The Nanozoomer HT Virtual Microscopy system (Hamamatsu/Olympus) is used to digitally image all tissue samples resulting from the pipeline. All scanning is performed using a 20X objective (0.46µm per pixel). Brightfield scanning is used for Nissl, IHC, and HC stained slides. Fluorescence scanning at 12-bit depth per pixel, per color channel, using a tri-pass filter cube (FITC/TX-RED/DAPI), is used for all other samples (Rabies and AAV injections). A Lumen Dynamics X-Cite exacte light source is used to produce the excitation fluorescence. Cropping boxes are individually positioned around each section and 9-12 focus points are placed per section. Image file names are derived from the barcoded slide name.
Data Conversion and Data Storage
Shortly after image acquisition, the whole-slide data are cropped into individual sections and converted into a custom image data structure. Quality control is performed to ensure that the cropping was done correctly. All data are subsequently transferred to a high-performance storage cluster, through an integrated 10G copper network. Daily backups of the data are created. Data are subjected only to lossless compression; we perform lossy compression for purposes of web display, but raw data is retained in uncompressed form.
Data Presentation Pipeline
Following data conversion, individual brain sections are registered to one another using a rigid-body transformation, and then, using a deformable transformation, are registered to a 3-D digital version of the ARA by custom software developed in MATLAB. Registered 2-D images are placed in a standard bounding box and converted into the JPEG2000 (ISO/IEC 15444-1) image format using custom scripts based on the Kakadu toolkit .
The project website has been developed using a combination of technologies, and allows for browsing and viewing high resolution images. The JPEG2000 images are served over the web using a modified version of the Djatoka Image Server  and a custom image viewer based on the aDORe Djatoka / IIPMooViewer, which allows for fully interactive zoom and pan, supports online adjustment of RGB dynamic range, as well as gamma adjustment. The website also contains educational units based on the image data and integrates with a variety of other online web tools, such as the Brain Architecture Management System (BAMS) .
Laboratory Information Management System (LIMS) and Quality Control
Sample metadata and process-related information are stored in an intranet accessible LIMS system.
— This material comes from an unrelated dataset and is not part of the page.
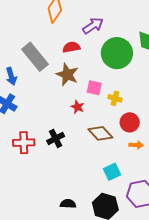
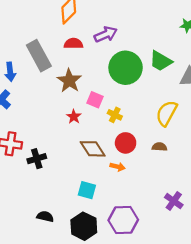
red semicircle: (71, 47) -> (73, 44), moved
black cross: (56, 138) -> (37, 159), moved
orange arrow: (136, 145) -> (117, 167), moved
cyan square: (112, 172) -> (87, 190), moved, turned 30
The system is designed specifically for the pipeline and has dedicated sections for each pipeline station, with multiple fields – each encapsulating an important variable of the process. Status of a sample within the pipeline, priority of processing, reagent control, quality control and overall pipeline management is performed via LIMS. Investigator observations and general notes are recorded at each pipeline station. Specimens are first entered into the system at the step of stereotaxic injection.
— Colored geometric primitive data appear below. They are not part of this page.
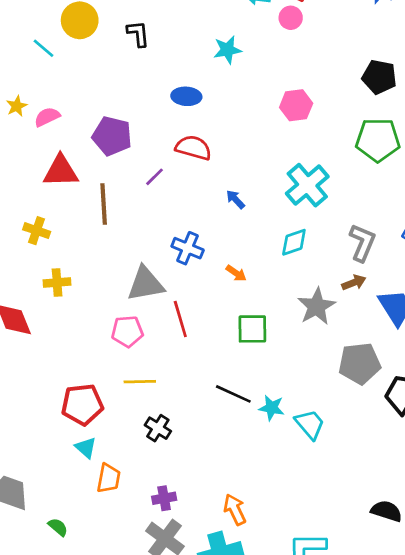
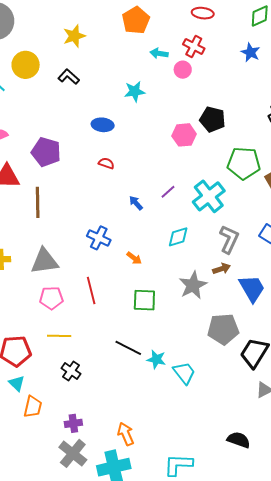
black L-shape: (138, 34) -> (69, 77), turned -45
black pentagon: (379, 77) -> (212, 119), moved
red semicircle: (193, 148) -> (106, 163), size x0.6
purple line: (155, 177) -> (168, 192), moved
cyan cross: (307, 185) -> (209, 196), moved
gray triangle: (146, 284) -> (44, 261), moved

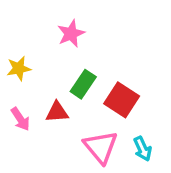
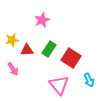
red triangle: (57, 112) -> (27, 50), moved
cyan arrow: (143, 149) -> (89, 80), moved

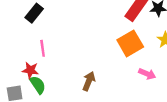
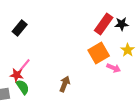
pink line: (43, 48) -> (25, 65), moved, turned 48
pink arrow: (147, 74) -> (114, 68), moved

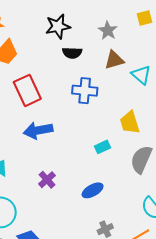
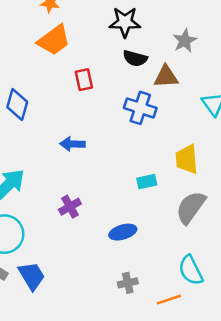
brown triangle: (114, 60) -> (166, 77), moved
red rectangle: (27, 90) -> (84, 80), moved, size x0.6
blue arrow: (38, 130) -> (72, 144), size x0.7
A formal quality control procedure is employed to assess the quality of materials at different stages. This is in order to: (A) Determine possible need to re-inject, re-coverslip, re-image; (B) Correct or improve the pipeline process in an evolutionary operation (EvOp) methodology and (C) Flag unusable sections or materials to reduce unnecessary post-processing. Major QC stages, including examination of slides immediately after coverslipping and after scanning, are formalized into a number of attributes to be checked to ensure consistency across operators and for record keeping.